Después de una noche de juerga que bordó el epílogo a mi exclusión del mercado laboral, Pablo Wineless nos ofreció amenizar el descenso de ebriedades yuxtapuestas en su palacete, ubicado a orillas del Mediterráneo en lo que fuera una quinta que concentraba su principal atractivo en un alminar acondicionado como zona de esparcimientos flemáticos —un chill out, en palabras de un hispánico acomplejado—. Otros tres amigos completaban el séquito de crápulas. Al cruzar el umbral que se abría al saloncito principal, el mayor en esa autointoxicación que llamamos edad se arrojó sobre una banca decimonónica cuidando de poner entre sus piernas una torre de periódicos, pues sufría de una indecorosa incontinencia urinaria bajo los efectos de las bebidas fermentadas. En su arrebato de somnolencia etílica, perdió la ocasión de apreciar la belleza de una escena que se desarrolló de inmediato en la azotea adyacente: dentro de un sarcófago rebosante de flores de magnolia, asomaba un cadáver con conchas de caracol apiladas en las cuencas oculares. Lo custodiaba un enano que aliñaba su escueta desnudez con un tanga de manchas leopardinas y una hilera de tres pares de alas de urraca que batía cadenciosamente para ahuyentar moscas inaudibles. Del féretro salían sendas mechas hasta la punta de nuestros pies, que de común acuerdo encendimos en un ahora. Cuando se consumieron, bufó el sistema de inflado de un globo aerostático que en tres parpadeos elevó el lecho mortuorio rumbo a la estratosfera con enano y otros ornamentos colindantes incluidos. Al perderlo de vista, Pablo improvisó una actuación a la guitarra para la que contó con la coreografía inesperada de una especie de mujer-cardencha, emitida por la boca de un invernáculo, que si bien estaba privada de vagina mostraba en sus punzantes formas atributos dignos de una vampiresa seminal. Para deleite de asombros, bailó una canción espasmódica titulada Memory Dance mientras con tenebrosa voz de sacerdote egipcio enrarecía la invocación de su estribillo: «¿Quién será el muerto que a los cielos va?»

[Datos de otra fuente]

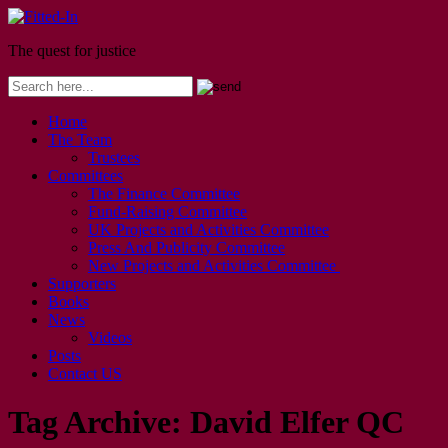
The quest for justice
Home
The Team
Trustees
Committees
The Finance Committee
Fund-Raising Committee
UK Projects and Activities Committee
Press And Publicity Committee
New Projects and Activities Committee
Supporters
Books
News
Videos
Posts
Contact US
Tag Archive:
David Elfer QC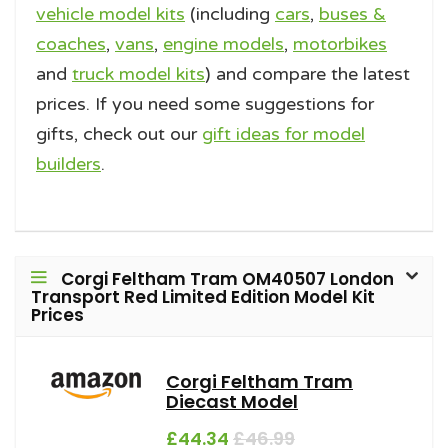
vehicle model kits
(including
cars
,
buses &
coaches
,
vans
,
engine models
,
motorbikes
and
truck model kits
) and compare the latest
prices. If you need some suggestions for
gifts, check out our
gift ideas for model
builders
.
Corgi Feltham Tram OM40507 London
Transport Red Limited Edition Model Kit
Prices
Corgi Feltham Tram
Diecast Model
£44.34
£46.99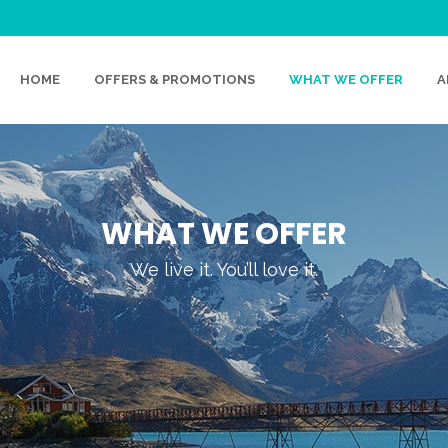
HOME
OFFERS & PROMOTIONS
WHAT WE OFFER
A
WHAT WE OFFER
We live it. You’ll love it.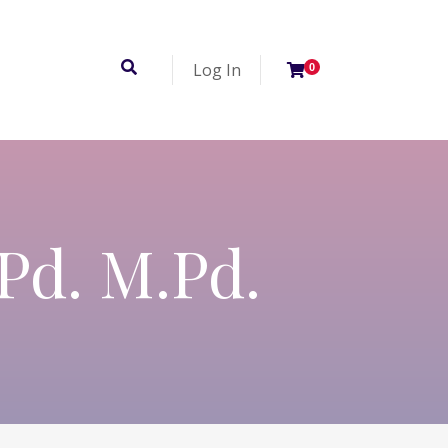
Log In
0
.Pd. M.Pd.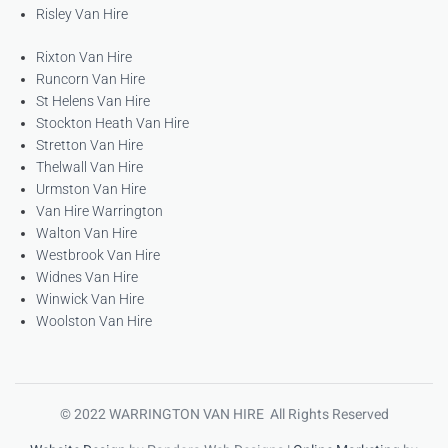
Risley Van Hire
Rixton Van Hire
Runcorn Van Hire
St Helens Van Hire
Stockton Heath Van Hire
Stretton Van Hire
Thelwall Van Hire
Urmston Van Hire
Van Hire Warrington
Walton Van Hire
Westbrook Van Hire
Widnes Van Hire
Winwick Van Hire
Woolston Van Hire
© 2022 WARRINGTON VAN HIRE All Rights Reserved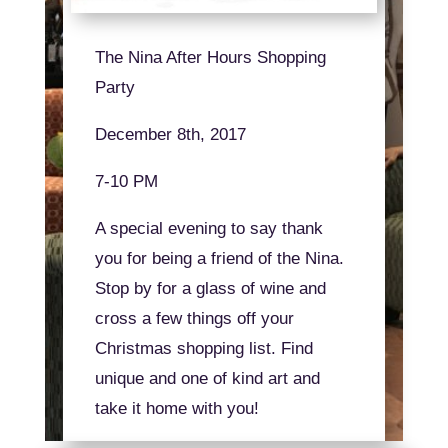
The Nina After Hours Shopping
Party
December 8th, 2017
7-10 PM
A special evening to say thank
you for being a friend of the Nina.
Stop by for a glass of wine and
cross a few things off your
Christmas shopping list. Find
unique and one of kind art and
take it home with you!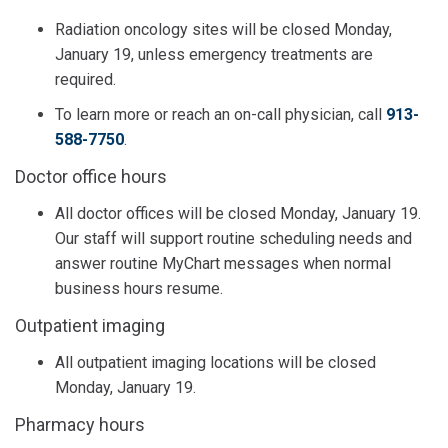
Radiation oncology sites will be closed Monday,
January 19, unless emergency treatments are
required.
To learn more or reach an on-call physician, call
913-
588-7750
.
Doctor office hours
All doctor offices will be closed Monday, January 19.
Our staff will support routine scheduling needs and
answer routine MyChart messages when normal
business hours resume.
Outpatient imaging
All outpatient imaging locations will be closed
Monday, January 19.
Pharmacy hours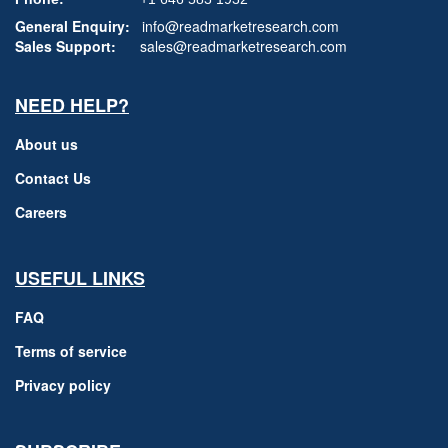
General Enquiry:
info@readmarketresearch.com
Sales Support:
sales@readmarketresearch.com
NEED HELP?
About us
Contact Us
Careers
USEFUL LINKS
FAQ
Terms of service
Privacy policy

Muy de bajini, uno de mis acompañantes comentó que el sorprendente híbrido femenino había heredado la genética de unos San Pedros con propiedades mescalínicas que sembré en mi fervorosa juventud. Como si ese dato tuviera una significación crucial, la criatura danzante, que lo escuchó, se abalanzó en dirección a mí con la fatídica intención de prodigarme un abrazo de pinchos. Perfectamente acompasado con el ritmo, pude eludirla durante un interregno de interminables minutos hasta que me vi acorralado contra un ángulo de la estancia. La música se aceleró hasta dotar al espectáculo de una intensidad dramática por grotesca en sumo grado enajenante. Si tenía que padecer esa tortura, pensé, lucharía hasta merecer el aliento final... ¿Acaso el héroe no nace a la inmortalidad hecho el ocaso?

Sus púas osificadas me perforaron por centenares de sitios simultáneamente, pero el gesto que hubo de hacer para envolverme dejó al descubierto un área desprovista de defensas naturales, correspondiente al arco del cuello, en la que hundí la saña de mis fauces hasta provocarle la muerte. Justo en ese instante, el sepulcro volante estalló a centenares de metros por encima de nuestras calacas. Desvanecido el estruendo, un mensaje efímero se hizo explícito con versalitas de humo: «Buen trabajo».